**Exercise prompt**: Would you transcribe exactly the lines from the one containing "Mask <item>left lung" to the last line of the data below, both ends included, but none of the pictures?

**Study material**:
════

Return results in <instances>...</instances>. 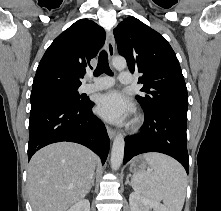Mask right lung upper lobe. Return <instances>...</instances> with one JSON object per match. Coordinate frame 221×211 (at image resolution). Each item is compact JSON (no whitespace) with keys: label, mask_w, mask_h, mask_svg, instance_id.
Wrapping results in <instances>:
<instances>
[{"label":"right lung upper lobe","mask_w":221,"mask_h":211,"mask_svg":"<svg viewBox=\"0 0 221 211\" xmlns=\"http://www.w3.org/2000/svg\"><path fill=\"white\" fill-rule=\"evenodd\" d=\"M105 31L88 19L78 20L61 33L43 55L32 91L78 88L81 78L105 41Z\"/></svg>","instance_id":"cb5924a9"}]
</instances>
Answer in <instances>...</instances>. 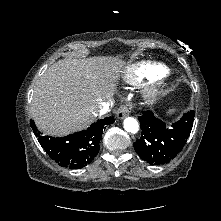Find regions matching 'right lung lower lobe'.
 <instances>
[{
	"label": "right lung lower lobe",
	"mask_w": 221,
	"mask_h": 221,
	"mask_svg": "<svg viewBox=\"0 0 221 221\" xmlns=\"http://www.w3.org/2000/svg\"><path fill=\"white\" fill-rule=\"evenodd\" d=\"M113 122V117H106L86 130L64 138L43 136L32 120L30 125L42 148L55 162L65 168L79 169L87 166L98 154L103 130Z\"/></svg>",
	"instance_id": "1"
}]
</instances>
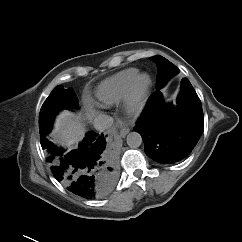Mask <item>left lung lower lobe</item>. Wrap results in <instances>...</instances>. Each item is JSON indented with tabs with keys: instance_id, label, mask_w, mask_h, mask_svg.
<instances>
[{
	"instance_id": "obj_1",
	"label": "left lung lower lobe",
	"mask_w": 242,
	"mask_h": 242,
	"mask_svg": "<svg viewBox=\"0 0 242 242\" xmlns=\"http://www.w3.org/2000/svg\"><path fill=\"white\" fill-rule=\"evenodd\" d=\"M182 95L177 106L166 104L157 88L134 130L145 146V153L161 164L184 160L193 150L204 130L201 101L188 79H182Z\"/></svg>"
}]
</instances>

════

**Written response**:
Mask <item>left lung lower lobe</item>. Wrap results in <instances>...</instances>. Each item is JSON indented with tabs with keys: instance_id, label, mask_w, mask_h, mask_svg.
<instances>
[{
	"instance_id": "obj_1",
	"label": "left lung lower lobe",
	"mask_w": 242,
	"mask_h": 242,
	"mask_svg": "<svg viewBox=\"0 0 242 242\" xmlns=\"http://www.w3.org/2000/svg\"><path fill=\"white\" fill-rule=\"evenodd\" d=\"M182 95L177 106L166 104L157 88L134 130L145 146V153L161 164L184 160L193 150L204 130L201 101L188 79H182Z\"/></svg>"
}]
</instances>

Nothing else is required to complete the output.